• INFORMATION:
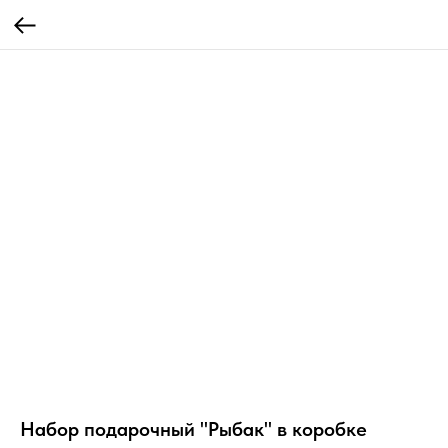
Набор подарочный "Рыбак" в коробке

---

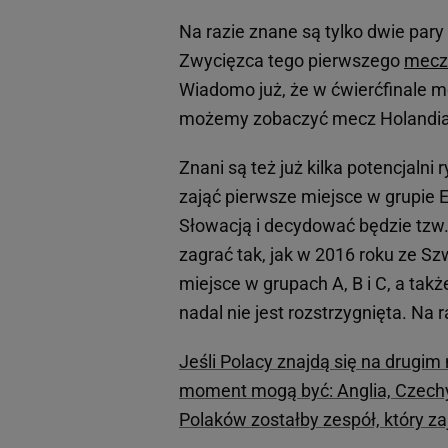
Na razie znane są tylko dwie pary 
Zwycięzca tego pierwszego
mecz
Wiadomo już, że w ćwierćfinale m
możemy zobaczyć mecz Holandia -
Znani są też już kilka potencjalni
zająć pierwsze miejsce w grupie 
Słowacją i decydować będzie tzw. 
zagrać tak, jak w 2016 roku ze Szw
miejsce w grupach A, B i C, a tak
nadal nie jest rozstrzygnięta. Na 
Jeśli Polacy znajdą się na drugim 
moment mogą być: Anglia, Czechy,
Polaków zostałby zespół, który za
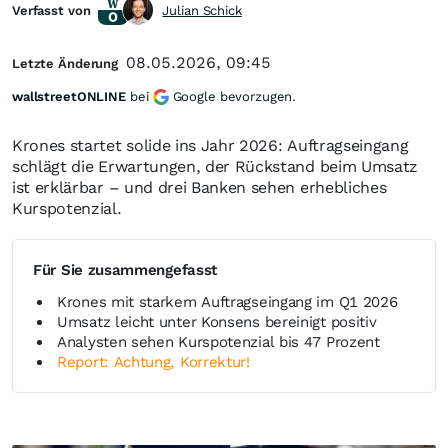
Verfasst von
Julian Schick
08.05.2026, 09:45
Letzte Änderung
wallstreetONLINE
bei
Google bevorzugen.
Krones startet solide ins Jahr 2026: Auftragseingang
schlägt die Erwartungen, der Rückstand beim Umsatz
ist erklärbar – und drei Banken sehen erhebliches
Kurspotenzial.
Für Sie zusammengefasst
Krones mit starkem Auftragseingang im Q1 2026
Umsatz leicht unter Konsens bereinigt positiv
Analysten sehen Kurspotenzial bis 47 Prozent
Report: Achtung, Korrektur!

• ABOUT THIS TASK: From the records above, extract exactly and only the lines that begin at the line with "08.05.2026, 09:45" and stop after the line with "Krones mit starkem Auftragseingang im Q1 2026".

• TASK OUTPUT:
08.05.2026, 09:45
Letzte Änderung
wallstreetONLINE
bei
Google bevorzugen.
Krones startet solide ins Jahr 2026: Auftragseingang
schlägt die Erwartungen, der Rückstand beim Umsatz
ist erklärbar – und drei Banken sehen erhebliches
Kurspotenzial.
Für Sie zusammengefasst
Krones mit starkem Auftragseingang im Q1 2026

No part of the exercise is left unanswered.